'''

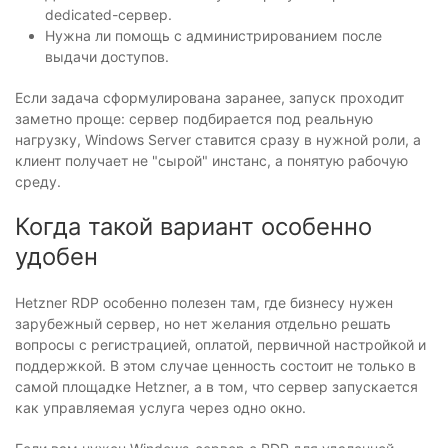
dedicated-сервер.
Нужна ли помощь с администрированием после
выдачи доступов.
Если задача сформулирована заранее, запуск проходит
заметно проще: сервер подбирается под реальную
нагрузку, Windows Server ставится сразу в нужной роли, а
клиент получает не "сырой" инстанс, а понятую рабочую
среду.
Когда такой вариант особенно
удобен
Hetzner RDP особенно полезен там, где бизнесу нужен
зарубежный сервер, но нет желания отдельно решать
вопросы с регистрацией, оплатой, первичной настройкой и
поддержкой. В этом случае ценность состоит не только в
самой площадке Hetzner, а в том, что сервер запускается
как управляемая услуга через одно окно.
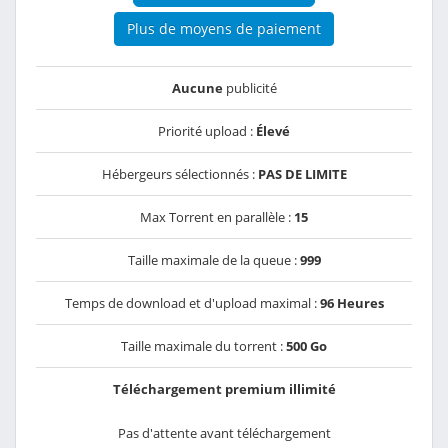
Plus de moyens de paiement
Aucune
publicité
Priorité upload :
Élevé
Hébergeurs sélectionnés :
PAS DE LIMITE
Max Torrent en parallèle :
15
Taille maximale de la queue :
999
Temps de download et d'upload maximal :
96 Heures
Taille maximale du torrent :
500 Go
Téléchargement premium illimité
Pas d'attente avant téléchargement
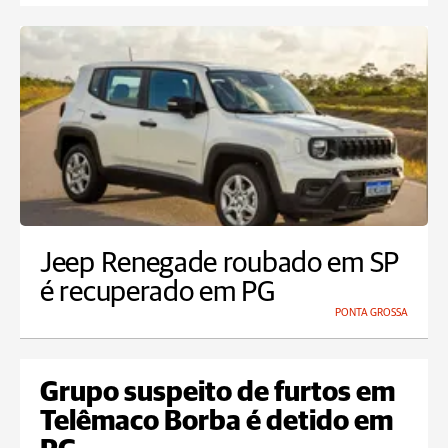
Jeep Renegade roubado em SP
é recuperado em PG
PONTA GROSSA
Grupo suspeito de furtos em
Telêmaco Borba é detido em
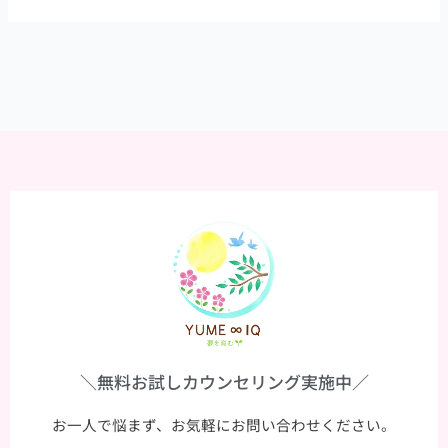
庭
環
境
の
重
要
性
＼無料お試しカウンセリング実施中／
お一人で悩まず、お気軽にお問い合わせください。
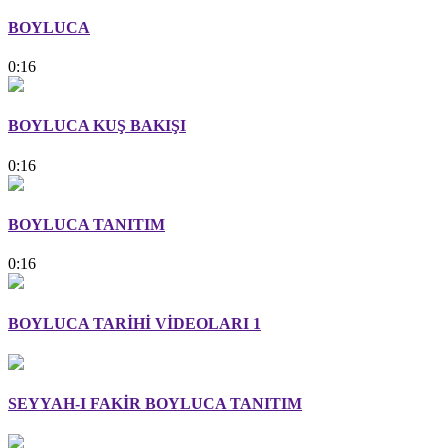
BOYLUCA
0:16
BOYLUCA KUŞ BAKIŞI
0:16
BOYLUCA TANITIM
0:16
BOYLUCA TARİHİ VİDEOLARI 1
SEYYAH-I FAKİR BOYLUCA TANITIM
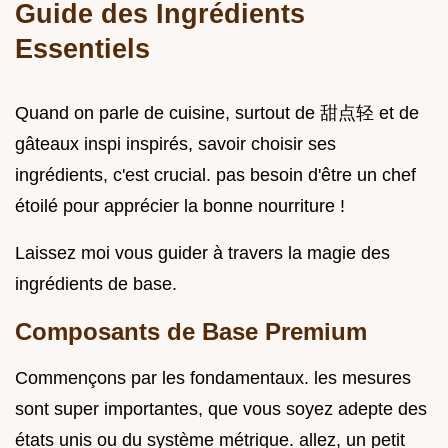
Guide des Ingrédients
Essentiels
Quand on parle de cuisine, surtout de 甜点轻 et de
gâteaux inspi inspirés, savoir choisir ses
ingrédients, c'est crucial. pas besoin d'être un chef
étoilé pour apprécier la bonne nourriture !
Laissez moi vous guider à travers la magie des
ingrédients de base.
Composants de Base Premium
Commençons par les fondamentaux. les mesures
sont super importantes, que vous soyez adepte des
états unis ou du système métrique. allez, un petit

'''
'''

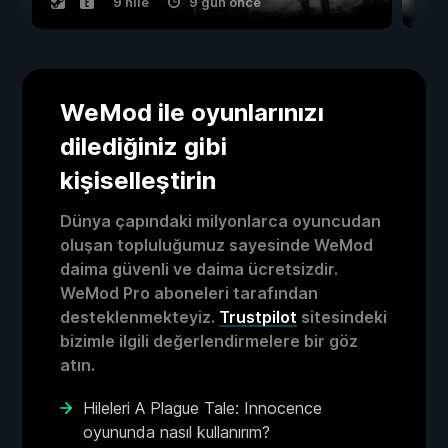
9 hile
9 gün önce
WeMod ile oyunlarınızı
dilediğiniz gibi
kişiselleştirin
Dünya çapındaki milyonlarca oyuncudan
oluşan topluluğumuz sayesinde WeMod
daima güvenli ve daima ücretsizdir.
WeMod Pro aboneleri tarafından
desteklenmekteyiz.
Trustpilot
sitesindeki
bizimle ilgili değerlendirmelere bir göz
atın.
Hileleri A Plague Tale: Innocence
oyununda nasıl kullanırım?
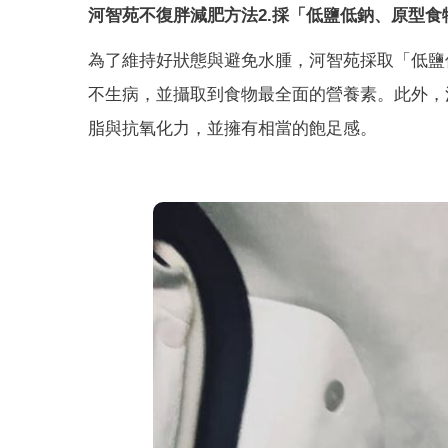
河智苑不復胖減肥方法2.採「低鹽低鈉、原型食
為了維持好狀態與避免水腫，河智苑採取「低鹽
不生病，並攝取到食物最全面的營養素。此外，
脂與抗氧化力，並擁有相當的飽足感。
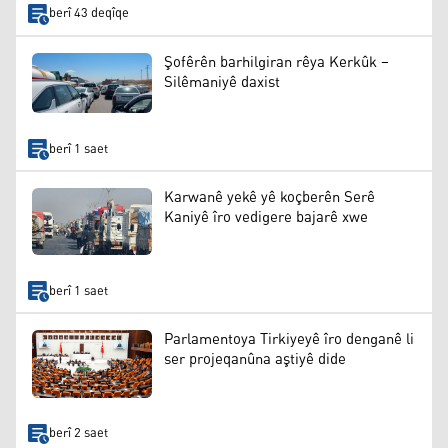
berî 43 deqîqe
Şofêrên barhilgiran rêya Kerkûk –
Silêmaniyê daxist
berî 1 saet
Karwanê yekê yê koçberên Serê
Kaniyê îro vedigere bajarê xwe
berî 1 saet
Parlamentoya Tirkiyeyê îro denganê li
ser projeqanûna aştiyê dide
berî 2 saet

'''

■ **TASK TO CARRY OUT**:
Looking at the data above, write out exactly the lines that start at the one containing "Şofêrên barhilgiran rêya Kerkûk –" and end at the one containing "berî 2 saet"; include both and nothing beyond.

■ **RESULT FOR THIS EXERCISE**:
Şofêrên barhilgiran rêya Kerkûk –
Silêmaniyê daxist
berî 1 saet
Karwanê yekê yê koçberên Serê
Kaniyê îro vedigere bajarê xwe
berî 1 saet
Parlamentoya Tirkiyeyê îro denganê li
ser projeqanûna aştiyê dide
berî 2 saet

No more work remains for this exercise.